[Stored records]
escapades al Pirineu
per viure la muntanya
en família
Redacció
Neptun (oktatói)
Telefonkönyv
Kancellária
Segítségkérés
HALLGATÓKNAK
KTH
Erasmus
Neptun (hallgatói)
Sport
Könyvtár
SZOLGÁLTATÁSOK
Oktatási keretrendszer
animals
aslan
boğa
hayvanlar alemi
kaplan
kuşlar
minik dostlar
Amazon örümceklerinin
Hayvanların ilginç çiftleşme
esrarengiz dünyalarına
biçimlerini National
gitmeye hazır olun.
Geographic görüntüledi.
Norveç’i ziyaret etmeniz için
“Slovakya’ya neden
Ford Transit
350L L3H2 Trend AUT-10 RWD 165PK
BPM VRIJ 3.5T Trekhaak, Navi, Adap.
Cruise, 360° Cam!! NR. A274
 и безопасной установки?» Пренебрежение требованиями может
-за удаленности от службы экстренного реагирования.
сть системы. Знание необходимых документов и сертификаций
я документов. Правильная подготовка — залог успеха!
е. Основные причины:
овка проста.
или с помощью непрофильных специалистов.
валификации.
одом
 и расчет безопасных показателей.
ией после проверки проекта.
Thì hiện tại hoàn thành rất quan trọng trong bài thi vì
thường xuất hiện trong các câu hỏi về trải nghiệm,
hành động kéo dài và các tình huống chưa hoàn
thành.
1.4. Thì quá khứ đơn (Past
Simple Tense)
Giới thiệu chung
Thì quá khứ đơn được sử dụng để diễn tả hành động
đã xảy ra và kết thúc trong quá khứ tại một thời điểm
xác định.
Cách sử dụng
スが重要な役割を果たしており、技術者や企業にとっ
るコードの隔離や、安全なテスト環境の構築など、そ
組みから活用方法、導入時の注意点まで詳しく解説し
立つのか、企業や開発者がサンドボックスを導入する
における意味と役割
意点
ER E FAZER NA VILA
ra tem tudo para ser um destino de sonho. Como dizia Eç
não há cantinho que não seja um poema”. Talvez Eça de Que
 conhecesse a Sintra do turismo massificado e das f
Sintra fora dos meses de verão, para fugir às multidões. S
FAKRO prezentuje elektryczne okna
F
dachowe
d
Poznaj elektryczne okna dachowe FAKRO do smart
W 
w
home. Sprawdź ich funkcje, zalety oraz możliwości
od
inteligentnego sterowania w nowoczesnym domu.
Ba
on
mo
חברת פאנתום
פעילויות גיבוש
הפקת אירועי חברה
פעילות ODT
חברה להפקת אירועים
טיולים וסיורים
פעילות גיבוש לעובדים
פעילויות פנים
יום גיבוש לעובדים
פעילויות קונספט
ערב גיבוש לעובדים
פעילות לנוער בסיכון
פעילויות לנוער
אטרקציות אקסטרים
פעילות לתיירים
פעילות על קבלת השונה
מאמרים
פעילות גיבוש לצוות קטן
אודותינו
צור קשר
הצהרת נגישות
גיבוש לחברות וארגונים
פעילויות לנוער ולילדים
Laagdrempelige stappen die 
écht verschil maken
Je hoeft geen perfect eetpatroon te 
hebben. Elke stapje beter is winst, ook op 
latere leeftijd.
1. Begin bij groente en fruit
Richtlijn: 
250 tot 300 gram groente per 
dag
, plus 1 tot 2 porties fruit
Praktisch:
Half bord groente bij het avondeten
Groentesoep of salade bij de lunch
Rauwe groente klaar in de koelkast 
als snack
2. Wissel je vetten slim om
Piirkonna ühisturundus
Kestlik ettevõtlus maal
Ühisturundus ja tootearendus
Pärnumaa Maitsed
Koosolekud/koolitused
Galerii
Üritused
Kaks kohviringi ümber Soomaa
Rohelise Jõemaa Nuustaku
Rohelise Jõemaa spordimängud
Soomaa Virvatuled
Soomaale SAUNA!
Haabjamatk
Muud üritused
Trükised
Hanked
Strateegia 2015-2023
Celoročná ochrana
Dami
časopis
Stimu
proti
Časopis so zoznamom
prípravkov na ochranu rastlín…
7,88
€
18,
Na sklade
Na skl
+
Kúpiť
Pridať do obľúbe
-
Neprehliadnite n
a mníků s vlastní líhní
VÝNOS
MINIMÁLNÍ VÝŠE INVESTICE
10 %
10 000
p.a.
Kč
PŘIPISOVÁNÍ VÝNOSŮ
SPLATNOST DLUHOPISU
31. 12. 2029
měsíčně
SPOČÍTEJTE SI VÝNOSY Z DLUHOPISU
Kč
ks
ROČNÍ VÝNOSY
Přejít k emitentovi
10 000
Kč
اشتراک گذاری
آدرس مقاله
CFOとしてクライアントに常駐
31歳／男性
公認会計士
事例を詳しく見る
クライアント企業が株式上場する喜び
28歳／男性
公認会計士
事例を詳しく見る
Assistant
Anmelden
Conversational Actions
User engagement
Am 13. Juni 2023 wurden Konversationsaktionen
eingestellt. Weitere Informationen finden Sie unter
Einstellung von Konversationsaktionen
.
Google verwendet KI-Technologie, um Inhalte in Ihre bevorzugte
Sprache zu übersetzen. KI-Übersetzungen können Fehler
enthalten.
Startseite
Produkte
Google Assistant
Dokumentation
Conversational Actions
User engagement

* [Task to carry out]:
The answer must consist of each line from the entries that contains the string "Sintra".

* [Exercise result]:
 conhecesse a Sintra do turismo massificado e das f
Sintra fora dos meses de verão, para fugir às multidões. S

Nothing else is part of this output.